Две-три «туры», захватывающие ночное время, он боялся наводить беседу на страшные вопросы, не смел поднять глаз к таинственной бездне, разверзавшейся над ним и над землей в торжественно грозном уборе неисчислимых загадок-светил, сиявших как крупные бриллианты, — тогда как Земля, по словам Савы, была видна жителям тех далеких миров лишь едва заметной бледно-голубой звездочкой… [Но влечение к бездне побороло ужас перед нею, и у Василия Петровича снова возникло желание муки для ума, жажда фантасмагорий о неселенных светилах, которые указывал поименно его мечтатель-помощник.]
— Господи, твоя воля! — говорил Василий Петрович уже без трепета, с тихой покорностью человека, примирившегося с неотстранимым ужасом, и следя за указующим перстом Савы[, подъятым над его головой.]. — Творец всемогущий!.. Неужели же — и там… Такие же, к примеру, люди, города, луга, рощицы?.. И поезд, быть может, так же стоит на станции, и механики, как мы, которые смотрят на нас и разговаривают о бледной [миниатюрной] звездочке!.. Ума помраченье!.. Неужели же, Сава Михайлыч, жительствуют и там божьи твари?
— Для человека невозможно, для бога же все возможно! [— устранял Сава священным изречением последние крупицы неверия своего начальника-друга.]

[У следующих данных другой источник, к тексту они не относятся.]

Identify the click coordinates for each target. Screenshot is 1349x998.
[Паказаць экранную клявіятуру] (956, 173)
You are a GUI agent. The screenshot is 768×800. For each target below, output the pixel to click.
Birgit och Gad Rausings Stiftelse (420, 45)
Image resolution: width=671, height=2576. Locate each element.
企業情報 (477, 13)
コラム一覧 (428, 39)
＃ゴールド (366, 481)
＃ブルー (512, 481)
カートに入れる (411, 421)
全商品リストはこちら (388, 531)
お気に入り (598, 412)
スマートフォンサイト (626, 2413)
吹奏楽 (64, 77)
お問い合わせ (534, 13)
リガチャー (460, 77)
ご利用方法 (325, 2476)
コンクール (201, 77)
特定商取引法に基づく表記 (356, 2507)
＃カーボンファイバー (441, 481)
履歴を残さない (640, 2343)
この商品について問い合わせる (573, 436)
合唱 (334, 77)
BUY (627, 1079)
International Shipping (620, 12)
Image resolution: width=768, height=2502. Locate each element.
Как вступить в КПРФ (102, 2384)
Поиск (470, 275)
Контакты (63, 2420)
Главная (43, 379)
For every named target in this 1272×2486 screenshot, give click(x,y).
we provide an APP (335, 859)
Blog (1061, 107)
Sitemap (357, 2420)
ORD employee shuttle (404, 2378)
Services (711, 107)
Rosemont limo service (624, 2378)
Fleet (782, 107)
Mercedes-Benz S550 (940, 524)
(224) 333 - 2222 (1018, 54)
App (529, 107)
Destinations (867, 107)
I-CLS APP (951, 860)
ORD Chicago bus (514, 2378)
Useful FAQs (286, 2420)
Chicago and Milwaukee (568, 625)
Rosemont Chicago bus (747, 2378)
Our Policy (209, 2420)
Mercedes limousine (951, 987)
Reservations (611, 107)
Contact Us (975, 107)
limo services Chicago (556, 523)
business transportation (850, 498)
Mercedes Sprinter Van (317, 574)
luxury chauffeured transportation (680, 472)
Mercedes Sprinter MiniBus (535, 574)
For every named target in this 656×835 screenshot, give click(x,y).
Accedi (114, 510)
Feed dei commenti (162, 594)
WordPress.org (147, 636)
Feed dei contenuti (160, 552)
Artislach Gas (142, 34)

— Ну, страшно подумать обо всем об этом, Сава Михайлыч! [— снова поднимал голову Маров. — ] Взять хошь бы то: нет конца!.. [Что за чудо такое?] Как это мы об этом не подумаем, не вспомним, не закручинимся?! Живем себе[, суетствуем] и не замечаем… Взяли бы хоть то в соображенье, — поезжай, к примеру, курьерским сотни, тысячи лет, и все — пространство, пространство, и нет ему конца!.. В чем же причина, господи ты, боже ты мой?
— Сокрыто от нашего ума создателем! — отзывался на этот тоскливый вопрос Сава и, глубоко вздохнувши, принимался за работу у котла. Разговоры прерывались гулким шумом бегущего паровоза, до следующей остановки, ко времени которой прикапливались в голове Василья Петровича новые вопросы, новые сомнения и тревоги души, терявшей равновесие.
— А как же, Сава Михайлыч, теперича с сошествием Христа на землю? — встревожится вдруг Маров, глубоко обеспокоенный религиозными сомнениями. — Неужели и там то же самое было? — укажет он на звезды. — И, опять же, кончина мира, второе пришествие… Там-то как же?
— И это сокрыто господом от ума человека! — ответит Сава с новым вздохом сокрушения и смирения.
— Гм!.. Мученье, да и только, как начнешь думать!.. Ну, а что же в книгах касательно этого пишут?
— Что же можно писать о том, чего никто, кроме бога, не знает! Понаписано, известно, всякое… Книги от людей, от ума человеческого, а он слаб и короток. Многое от него сокрыто, и, разумеется, для того ради, чтоб не оробел…
Заметивши же, что его ответ, не устраняющий и его собственных сомнений, нисколько не удовлетворил тревожной пытливости товарища, Сава добавит, хмуря брови:
— Грешно и пытаться дознать, что́ отец наш небесный поволил сокрыть от нашего разума!
— Ну, как же так грешно, Сава Михайлыч, — протестует Маров кротко. — Почему же грешно?.. Взять, к примеру, с э[с]тими самыми жителями на звездах: тоже ведь нет от господа бога никаких разъяснений, что там существа существуют, а вот дознались же!